Robin Seggelmann via RT wrote:
Note that since we need to retain binary compatibility between 1.0.0 and
1.0.1 we will need to either avoid having to add a new field to ssl.h or
move it to the end of the structure.
As things are any application accessing a field after the new member
would misbehave.
Can you cite the mechanism via which an application achieves this
(misbehaving) ?
Do you need a patch which moves the "int renegotiate;" to the end of the struct
for 1.0.1?
Which internal members of the openssl/ssl.h (struct ssl_st) are visible
outside of the OpenSSL implementation (i.e. by the application) ?
My understanding is that providing there are no macro's directly
accessing members of the struct from application code the order issue is
moot.
If the application programmer has read ssl.h and decided he is going to
access internal members of (struct ssl_st) directly, when it has not
been documented as safe to do so; should he not be left to burn ?

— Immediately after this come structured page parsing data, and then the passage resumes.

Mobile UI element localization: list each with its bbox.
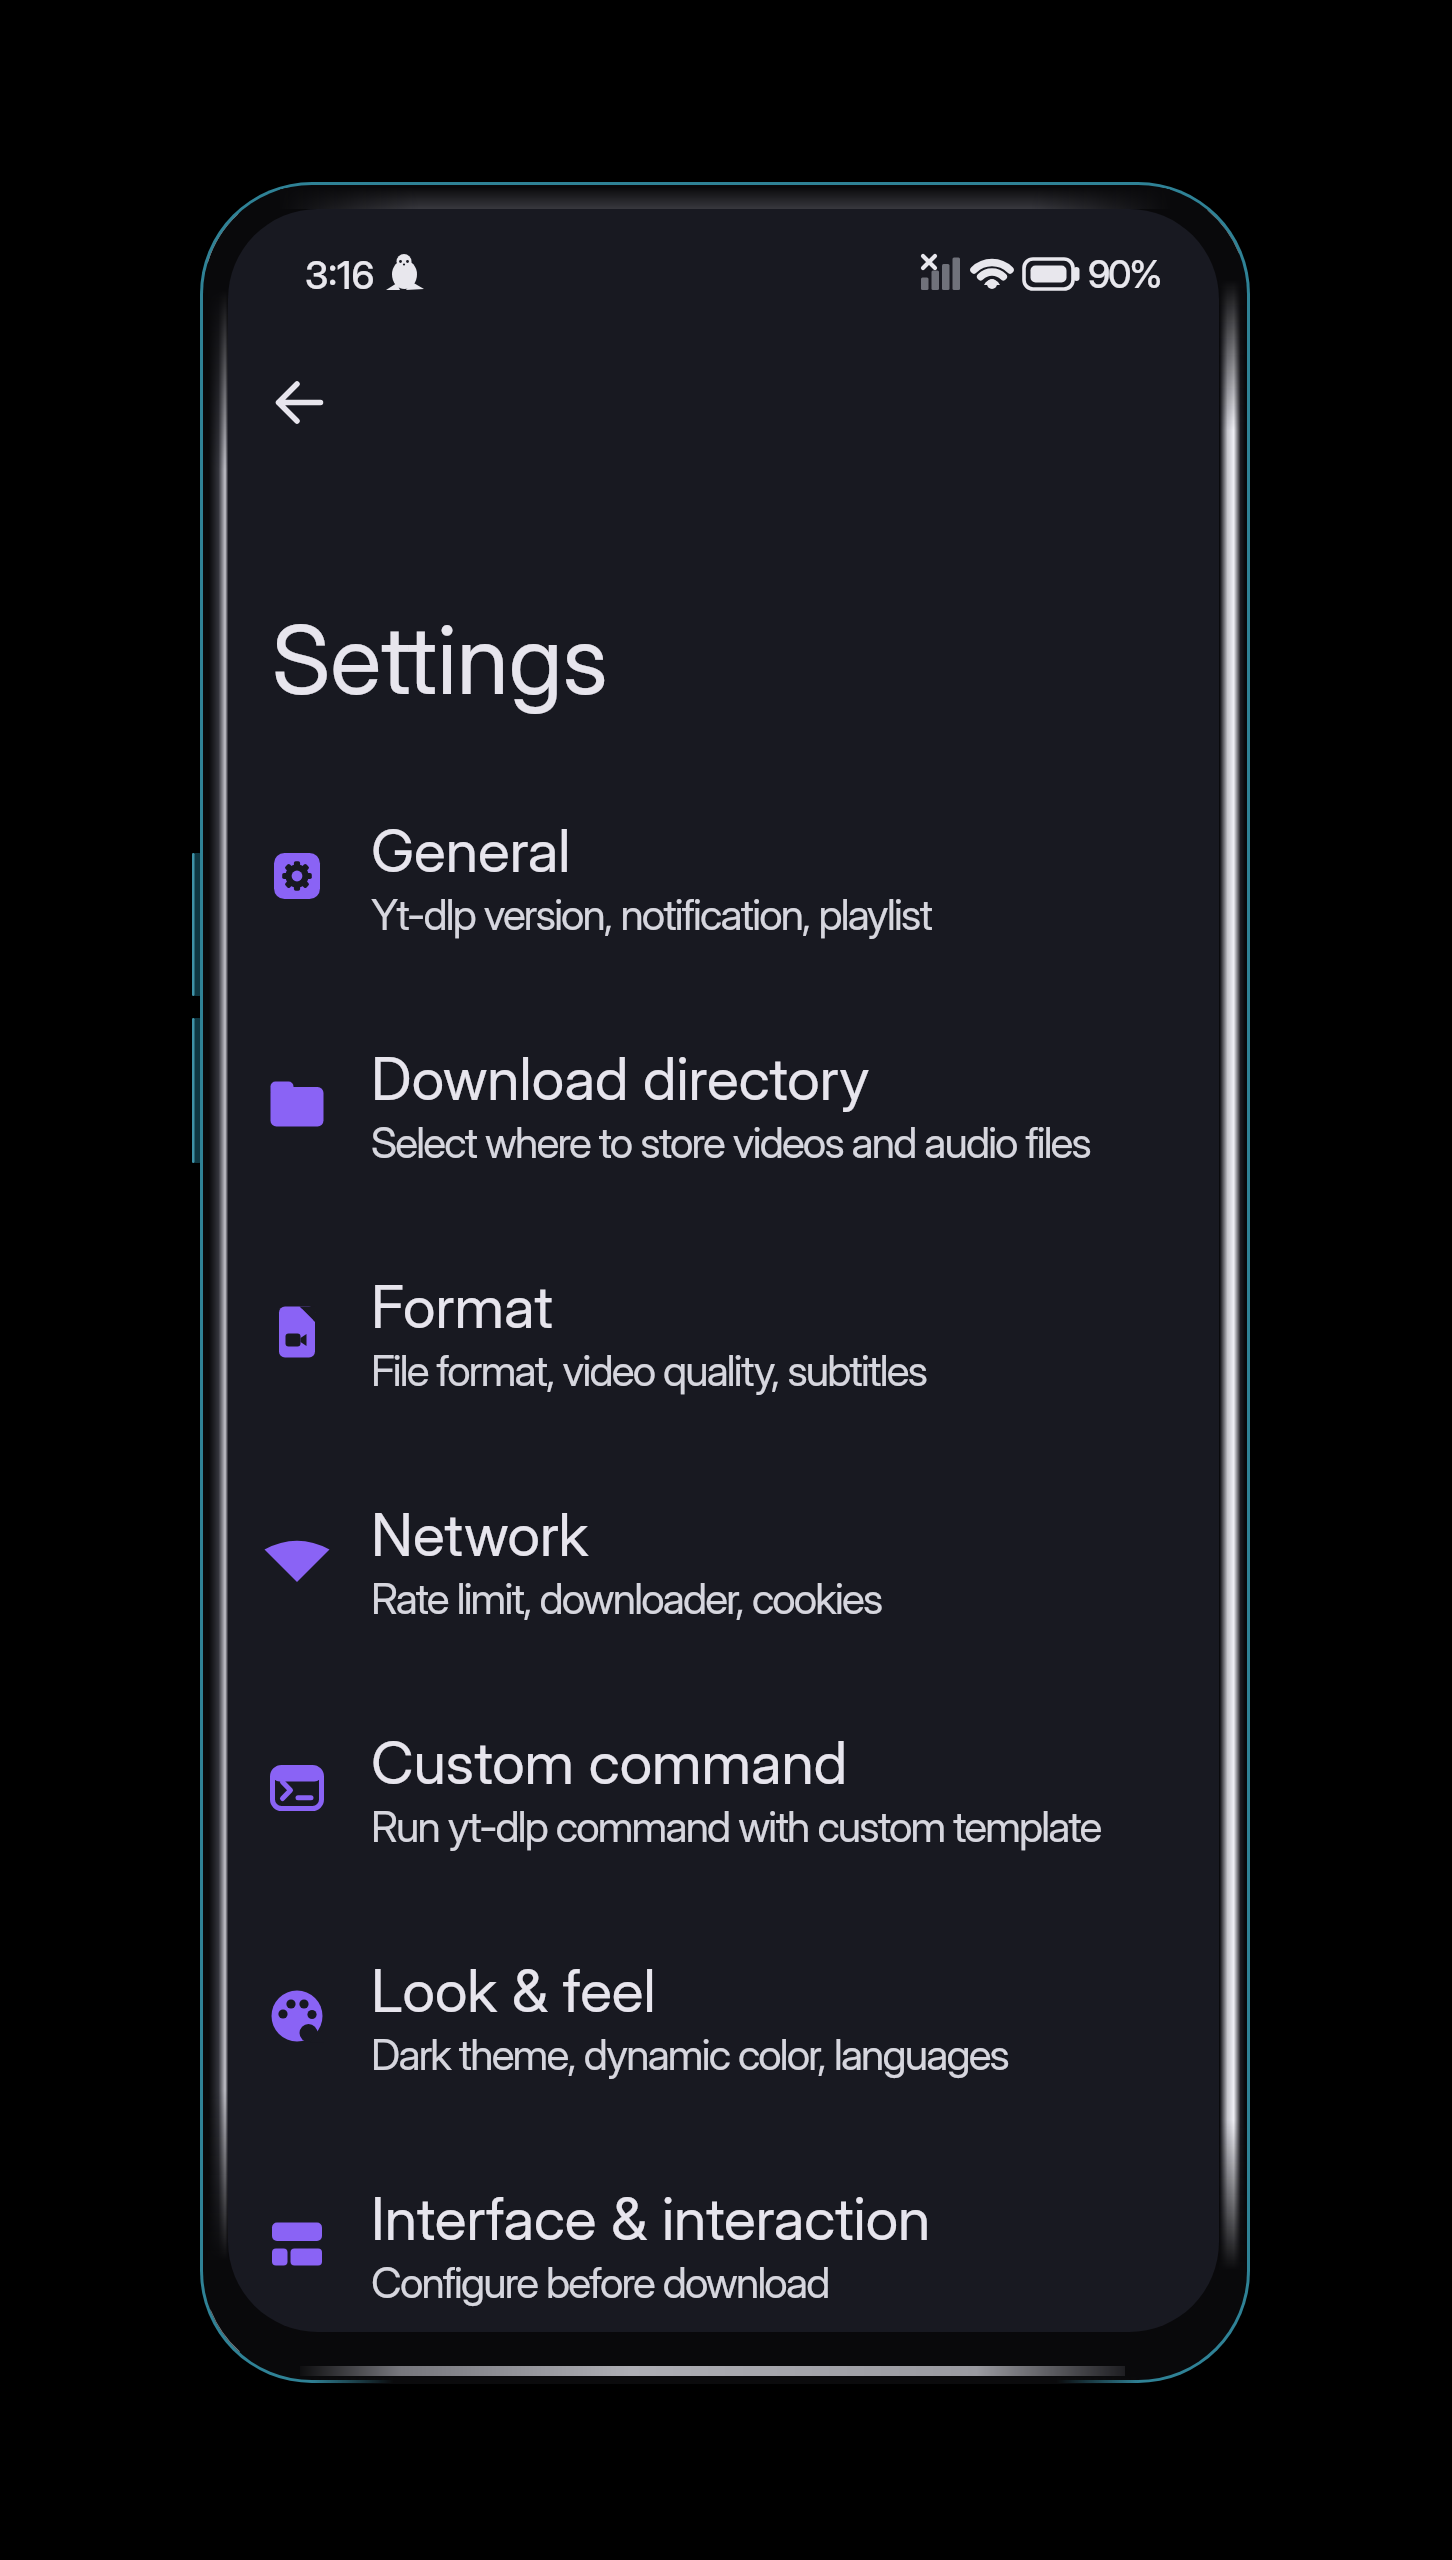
button[interactable]: Interface & interaction — [228, 2140, 1219, 2368]
button[interactable]: Download directory — [228, 1000, 1219, 1228]
staticText: Select where to store videos and audio f… — [371, 1117, 1090, 1168]
staticText: Network — [371, 1499, 589, 1570]
button[interactable]: Network — [228, 1456, 1219, 1684]
staticText: Run yt-dlp command with custom template — [371, 1801, 1101, 1852]
staticText: Download directory — [371, 1043, 870, 1114]
staticText: Settings — [272, 602, 608, 717]
button[interactable]: Look & feel — [228, 1912, 1219, 2140]
staticText: Yt-dlp version, notification, playlist — [371, 889, 932, 940]
staticText: Format — [371, 1271, 553, 1342]
button[interactable]: General — [228, 772, 1219, 1000]
staticText: Dark theme, dynamic color, languages — [371, 2029, 1008, 2080]
staticText: Interface & interaction — [371, 2183, 931, 2254]
staticText: Rate limit, downloader, cookies — [371, 1573, 882, 1624]
staticText: Look & feel — [371, 1955, 656, 2026]
staticText: Configure before download — [371, 2257, 829, 2308]
staticText: Custom command — [371, 1727, 848, 1798]
staticText: General — [371, 815, 571, 886]
button[interactable] — [264, 367, 336, 439]
staticText: 90% — [1088, 252, 1160, 297]
button[interactable]: Format — [228, 1228, 1219, 1456]
staticText: File format, video quality, subtitles — [371, 1345, 927, 1396]
button[interactable]: Custom command — [228, 1684, 1219, 1912]
staticText: 3:16 — [305, 252, 375, 299]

If there are functions/macros/mechanisms that can be compiled into
application code which do access and expect structure members to be at
specific offsets, WHY IS THIS THE DEFAULT ANYWAY ? i.e. why doesn't the
application programmer have to define some
-DOPENSSL_UNSAFE_DIRECT_ACCESS disable those accesses that indirect
through a function (inside the OpenSSL implementation library) to those
implemented as macros and therefore embedded inside applications.
But first please confirm the API calls "put at risk" with you concern
with this patch/feature.
A larger concern to me is the increasing of the size of the (struct
ssl_st) a matter you seem to place at a lower priority than struct
member order.
If it is possible and accepted usage that an application might allocate
a fixed amount of storage, such as static global variables, local stack
variables, embedding the (SSL) inside another application defined struct
and use of sizeof(SSL).
If this is a concern might it be useful to both:
* Implement an API call that allows an application program to check
the sizeof(SSL) it was compiled with against the runtime libraries
implementation size (preferably in a convenient way, mostly assisted by
header files and man page copy'n'paste snippet with a view of being
future proof).
* Reserve some extra headroom in the struct, if you think you need to
increase the size during the lifetime of the ABI compatibility you wish
to retain.
* Document any restriction placed on the programmer when using the
library. For example if storage for a specific type is not to be
allocated statically (at compiled time).
If you increase the size of the struct those applications that do
allocate a fixed amount of storage based on openssl-1.0.0 will find that
the OpenSSL library is scribbling on memory when it accesses the
locations at the highest offsets of the new larger structure.
The application will not have allocated quite enough memory and so
random problems will occur.
Can I suggest you combine the storage area used by these flags so no
size increase is necessary. The extra instruction Logical And/Or
masking of a register value can be done very cheaply and the patch does
not appear to affect any critical performance path with bulk transfer.